Tanking gives us two routes out of three to rebuilding a team, through trades and the draft. Winning the 8th seed keeps us in a perpetual state of mediocrity.
Well..
No GM in his right mind is going to trade an Anthony Davis or a Demarcus Cousins for ANY 'potential' top-10 pick prior to the lottery being set. And even after it is set, they are not likely to. MAYBE for the guaranteed #1 overall - depending on how 'sure thing' Wiggens (Parker?) look at the time of the draft.
Players like Davis and Cousins are realized bets. They have proven they can, indeed play in the NBA at a high level and thus have known high value. You don't exchange that for the risk that a draft pick entails. Too many 'sure thing' picks have turned into busts.
'Tanking' is a dubious strategy. In fact, calling it a 'strategy' is giving it too much credit. It is a double roll of the dice. Once on the lottery balls and again on the pick itself.
While it is definitely a truism that almost every single title team in the last 30 years has had at least one player who was drafted in the top 5, it is also true that only a tiny handful of those players won the title on the team that drafted them. Especially since the introduction of the weighted lottery system.
In fact, other than the Spurs, no team has won it all behind a player they drafted themselves with their own top 4 pick. Okay, Dallas won it in 2011 'with' Jason Kidd - who they indeed picked #2 way back in 1993...
This tells you that the teams that won with that talent mostly acquired it via trade or free agency.
Smart GMs, like any executives, run their business with factors they can control. You can't control the lottery balls and even top picks have big error bars of uncertainty around them.

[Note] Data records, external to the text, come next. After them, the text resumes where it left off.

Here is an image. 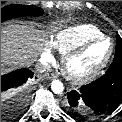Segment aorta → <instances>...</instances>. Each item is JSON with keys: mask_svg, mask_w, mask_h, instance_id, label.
<instances>
[{"mask_svg": "<svg viewBox=\"0 0 122 122\" xmlns=\"http://www.w3.org/2000/svg\"><path fill=\"white\" fill-rule=\"evenodd\" d=\"M51 89L55 94H62L64 90L63 83L59 80H53L51 83Z\"/></svg>", "mask_w": 122, "mask_h": 122, "instance_id": "obj_1", "label": "aorta"}]
</instances>
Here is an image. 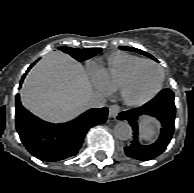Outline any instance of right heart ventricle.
I'll use <instances>...</instances> for the list:
<instances>
[{"label": "right heart ventricle", "instance_id": "right-heart-ventricle-1", "mask_svg": "<svg viewBox=\"0 0 194 193\" xmlns=\"http://www.w3.org/2000/svg\"><path fill=\"white\" fill-rule=\"evenodd\" d=\"M141 60H143V58L126 52L117 51L100 60L96 66L104 81L111 89H116L123 75L134 64Z\"/></svg>", "mask_w": 194, "mask_h": 193}]
</instances>
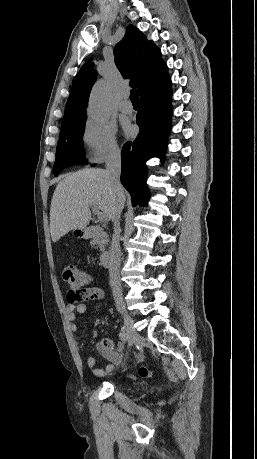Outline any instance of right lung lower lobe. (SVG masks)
Segmentation results:
<instances>
[{"label":"right lung lower lobe","mask_w":257,"mask_h":459,"mask_svg":"<svg viewBox=\"0 0 257 459\" xmlns=\"http://www.w3.org/2000/svg\"><path fill=\"white\" fill-rule=\"evenodd\" d=\"M171 96L168 74L140 93L136 117L140 132L135 141L122 149L121 183L129 191L133 206L146 205L149 199L146 161L154 156L164 159L171 129Z\"/></svg>","instance_id":"right-lung-lower-lobe-1"}]
</instances>
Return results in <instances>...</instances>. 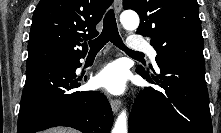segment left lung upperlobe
<instances>
[{
    "label": "left lung upper lobe",
    "instance_id": "left-lung-upper-lobe-1",
    "mask_svg": "<svg viewBox=\"0 0 221 133\" xmlns=\"http://www.w3.org/2000/svg\"><path fill=\"white\" fill-rule=\"evenodd\" d=\"M140 16L137 34L151 38L156 62L204 64L203 37L196 0H123Z\"/></svg>",
    "mask_w": 221,
    "mask_h": 133
}]
</instances>
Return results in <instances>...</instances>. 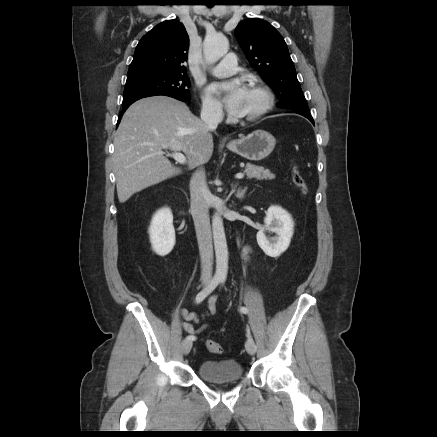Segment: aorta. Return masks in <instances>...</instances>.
Wrapping results in <instances>:
<instances>
[{
	"instance_id": "762f6f07",
	"label": "aorta",
	"mask_w": 437,
	"mask_h": 437,
	"mask_svg": "<svg viewBox=\"0 0 437 437\" xmlns=\"http://www.w3.org/2000/svg\"><path fill=\"white\" fill-rule=\"evenodd\" d=\"M229 49L228 39L221 34L207 36L203 44L204 58L207 64L216 63ZM212 231L216 256V276L226 278L228 271V248L223 226V219L219 212L212 218Z\"/></svg>"
}]
</instances>
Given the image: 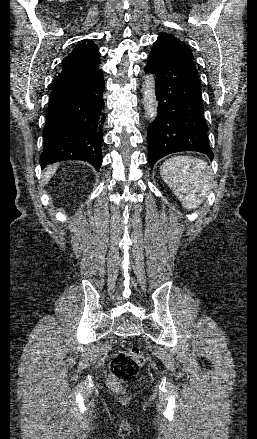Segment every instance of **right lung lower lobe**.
Masks as SVG:
<instances>
[{
  "instance_id": "1",
  "label": "right lung lower lobe",
  "mask_w": 257,
  "mask_h": 439,
  "mask_svg": "<svg viewBox=\"0 0 257 439\" xmlns=\"http://www.w3.org/2000/svg\"><path fill=\"white\" fill-rule=\"evenodd\" d=\"M104 89L101 69L53 88L43 131L42 169L59 161L81 160L99 170L105 121Z\"/></svg>"
}]
</instances>
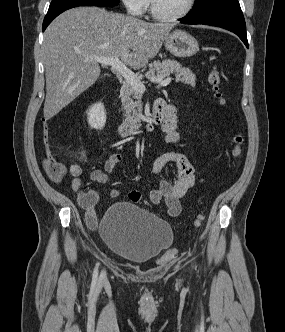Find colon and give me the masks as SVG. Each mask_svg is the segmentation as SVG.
<instances>
[{"mask_svg": "<svg viewBox=\"0 0 285 332\" xmlns=\"http://www.w3.org/2000/svg\"><path fill=\"white\" fill-rule=\"evenodd\" d=\"M208 83L211 87V89L214 91L215 96L223 102V96L220 91V75L219 72L216 69H212L211 72L208 75ZM232 150L231 155L234 159H237L240 157L242 153V144H243V137L240 133H237L234 135L232 139ZM44 168L48 176L55 182H60L66 175V167L53 157H47L44 160ZM203 217L199 215L195 221V225H200ZM177 252L174 248H170L164 252V254L161 257V262H167L170 259L174 258L176 256Z\"/></svg>", "mask_w": 285, "mask_h": 332, "instance_id": "colon-1", "label": "colon"}]
</instances>
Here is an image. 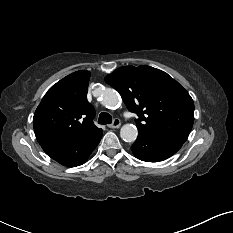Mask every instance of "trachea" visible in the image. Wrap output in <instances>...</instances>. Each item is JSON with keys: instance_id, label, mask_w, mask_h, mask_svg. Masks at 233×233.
Masks as SVG:
<instances>
[{"instance_id": "trachea-1", "label": "trachea", "mask_w": 233, "mask_h": 233, "mask_svg": "<svg viewBox=\"0 0 233 233\" xmlns=\"http://www.w3.org/2000/svg\"><path fill=\"white\" fill-rule=\"evenodd\" d=\"M98 123L103 125L111 124L112 123L111 115L105 112L100 113Z\"/></svg>"}]
</instances>
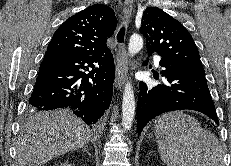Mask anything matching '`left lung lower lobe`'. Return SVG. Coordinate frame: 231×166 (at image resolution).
<instances>
[{
  "label": "left lung lower lobe",
  "mask_w": 231,
  "mask_h": 166,
  "mask_svg": "<svg viewBox=\"0 0 231 166\" xmlns=\"http://www.w3.org/2000/svg\"><path fill=\"white\" fill-rule=\"evenodd\" d=\"M147 62L144 61L143 65ZM160 65L164 67L161 74L166 84L149 87L140 82L139 85L141 91L137 104L138 135L151 119L174 110L199 111L219 124L204 68L176 65L163 59Z\"/></svg>",
  "instance_id": "left-lung-lower-lobe-1"
}]
</instances>
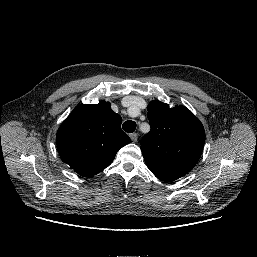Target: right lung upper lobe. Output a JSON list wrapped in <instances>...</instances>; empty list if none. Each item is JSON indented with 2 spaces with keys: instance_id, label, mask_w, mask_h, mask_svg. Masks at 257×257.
Segmentation results:
<instances>
[{
  "instance_id": "1",
  "label": "right lung upper lobe",
  "mask_w": 257,
  "mask_h": 257,
  "mask_svg": "<svg viewBox=\"0 0 257 257\" xmlns=\"http://www.w3.org/2000/svg\"><path fill=\"white\" fill-rule=\"evenodd\" d=\"M121 123L122 118L109 102L76 107L56 135L62 161L83 177L98 174L112 163L120 148L131 142Z\"/></svg>"
}]
</instances>
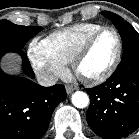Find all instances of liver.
<instances>
[{
	"label": "liver",
	"instance_id": "obj_1",
	"mask_svg": "<svg viewBox=\"0 0 139 139\" xmlns=\"http://www.w3.org/2000/svg\"><path fill=\"white\" fill-rule=\"evenodd\" d=\"M18 59L14 56H8L5 60V66L9 71H17L18 70Z\"/></svg>",
	"mask_w": 139,
	"mask_h": 139
}]
</instances>
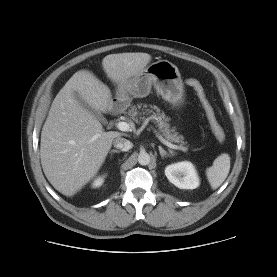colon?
I'll list each match as a JSON object with an SVG mask.
<instances>
[{"mask_svg":"<svg viewBox=\"0 0 277 277\" xmlns=\"http://www.w3.org/2000/svg\"><path fill=\"white\" fill-rule=\"evenodd\" d=\"M186 83L191 88H193V90L195 91V93L200 101V104L202 106V109L204 111V114L207 119L210 130L213 133L215 139L218 142L223 143L226 138L225 131H224L222 125L220 124V122L218 121L216 113L205 94L203 86L201 85V83L198 80H196L194 78L187 79Z\"/></svg>","mask_w":277,"mask_h":277,"instance_id":"5ec220e1","label":"colon"}]
</instances>
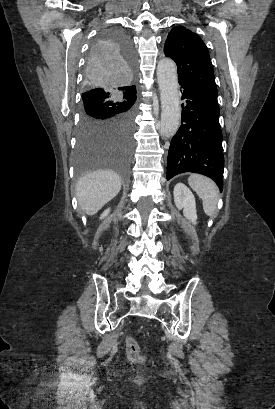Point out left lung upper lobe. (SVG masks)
<instances>
[{
    "mask_svg": "<svg viewBox=\"0 0 275 409\" xmlns=\"http://www.w3.org/2000/svg\"><path fill=\"white\" fill-rule=\"evenodd\" d=\"M164 52L175 61L179 82H190L218 94L207 47L197 34L174 27L168 34Z\"/></svg>",
    "mask_w": 275,
    "mask_h": 409,
    "instance_id": "left-lung-upper-lobe-1",
    "label": "left lung upper lobe"
}]
</instances>
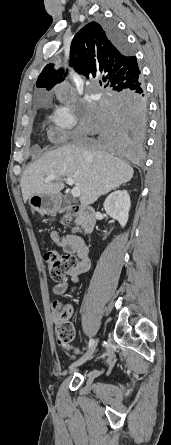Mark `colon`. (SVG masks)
<instances>
[{
    "instance_id": "1",
    "label": "colon",
    "mask_w": 171,
    "mask_h": 445,
    "mask_svg": "<svg viewBox=\"0 0 171 445\" xmlns=\"http://www.w3.org/2000/svg\"><path fill=\"white\" fill-rule=\"evenodd\" d=\"M79 206L70 205L69 212L64 218L65 224H70L78 214ZM44 260L49 268L50 277L54 281H63L68 275V271L75 265V258L71 255H61L54 249H47ZM55 311L58 314L55 331L56 337L61 344H71L75 338V330L69 321V308L63 304H56Z\"/></svg>"
}]
</instances>
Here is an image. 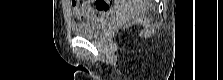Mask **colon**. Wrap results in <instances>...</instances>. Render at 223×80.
I'll return each instance as SVG.
<instances>
[{"label":"colon","instance_id":"1","mask_svg":"<svg viewBox=\"0 0 223 80\" xmlns=\"http://www.w3.org/2000/svg\"><path fill=\"white\" fill-rule=\"evenodd\" d=\"M73 1H75V0H73ZM75 2H77V3H79V4L85 3V2H79V1H75Z\"/></svg>","mask_w":223,"mask_h":80}]
</instances>
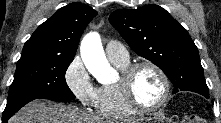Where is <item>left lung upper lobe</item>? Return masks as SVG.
<instances>
[{
	"label": "left lung upper lobe",
	"mask_w": 221,
	"mask_h": 123,
	"mask_svg": "<svg viewBox=\"0 0 221 123\" xmlns=\"http://www.w3.org/2000/svg\"><path fill=\"white\" fill-rule=\"evenodd\" d=\"M109 21L135 53L164 71L175 87L173 93L181 90L209 96L196 45L165 9L158 5L118 9Z\"/></svg>",
	"instance_id": "left-lung-upper-lobe-1"
}]
</instances>
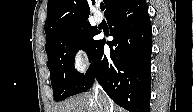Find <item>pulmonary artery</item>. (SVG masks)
Segmentation results:
<instances>
[{"instance_id":"e3ab8cb5","label":"pulmonary artery","mask_w":193,"mask_h":112,"mask_svg":"<svg viewBox=\"0 0 193 112\" xmlns=\"http://www.w3.org/2000/svg\"><path fill=\"white\" fill-rule=\"evenodd\" d=\"M94 19H95L96 23H98V24L103 22V16L99 12H97L95 14Z\"/></svg>"}]
</instances>
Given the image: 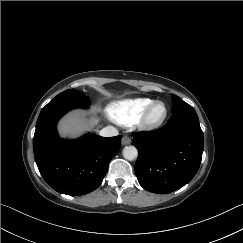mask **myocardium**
<instances>
[{
    "label": "myocardium",
    "instance_id": "f54148a6",
    "mask_svg": "<svg viewBox=\"0 0 243 243\" xmlns=\"http://www.w3.org/2000/svg\"><path fill=\"white\" fill-rule=\"evenodd\" d=\"M158 105H162L164 107V114L163 116L156 121L151 120V113L154 108ZM168 117V106L163 101H154L149 107L144 111L141 118L139 119L138 123L139 126L145 130H154L159 128L167 119Z\"/></svg>",
    "mask_w": 243,
    "mask_h": 243
}]
</instances>
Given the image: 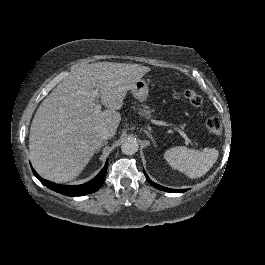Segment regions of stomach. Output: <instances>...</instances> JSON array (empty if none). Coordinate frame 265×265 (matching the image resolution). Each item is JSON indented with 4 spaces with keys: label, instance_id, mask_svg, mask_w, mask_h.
Instances as JSON below:
<instances>
[{
    "label": "stomach",
    "instance_id": "1",
    "mask_svg": "<svg viewBox=\"0 0 265 265\" xmlns=\"http://www.w3.org/2000/svg\"><path fill=\"white\" fill-rule=\"evenodd\" d=\"M128 90L136 99L143 101L148 94V84L142 79H137Z\"/></svg>",
    "mask_w": 265,
    "mask_h": 265
}]
</instances>
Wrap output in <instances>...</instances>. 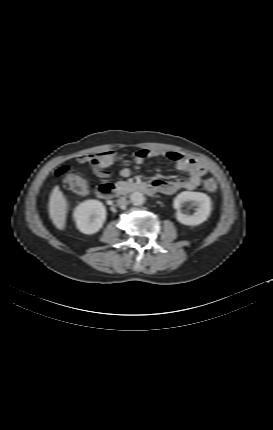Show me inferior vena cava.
I'll return each instance as SVG.
<instances>
[{
  "mask_svg": "<svg viewBox=\"0 0 273 430\" xmlns=\"http://www.w3.org/2000/svg\"><path fill=\"white\" fill-rule=\"evenodd\" d=\"M117 203H118V206H119L121 209H124V208L126 207V205L128 204V203H127V200H126V198H125V197H120V198L117 200Z\"/></svg>",
  "mask_w": 273,
  "mask_h": 430,
  "instance_id": "602c4592",
  "label": "inferior vena cava"
}]
</instances>
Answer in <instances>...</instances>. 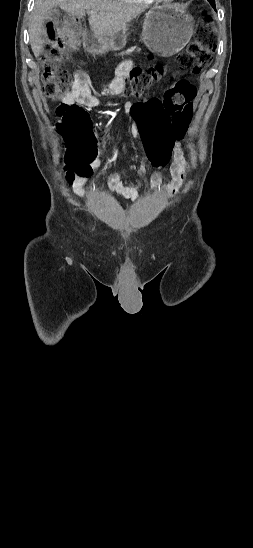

Oden was taken right before Durant.
Darko was taken between Lebron and Carmelo.
A more deterministic model is to accumulate and develop tradable assets (players, contracts and future picks) and then leverage them for top 3 talent that was drafted by other teams - because that talent will have already shown whether it is a 'bust' or not.
Or, alternatively, use the picks of other, really bad teams to augment an already solid roster without having to be bad yourself. This is a tried-and-true Red strategy. Danny has acquired quite a few picks already. Now, certainly not all those Nets & Clippers picks look like they will be very high. But a couple of them look promising. The Nets look headed for a financial brick wall in 2016 that will take some tremendous shenanigans to avoid.
And Danny can trade others in deals and end up with other picks for teams that look like a better 'bet' to finish poorly in those future years. It is literally possible to look at the contract horizons of teams and make reasonable projections on how their fortunes might fair a few years down the road.
The point is, there is no reason to assume that the only way to 'become extemely good' is to 'be extremely bad'. Lots of title teams have managed to get there without having a single sub-30 win season in the prior 5 or so years before they got there.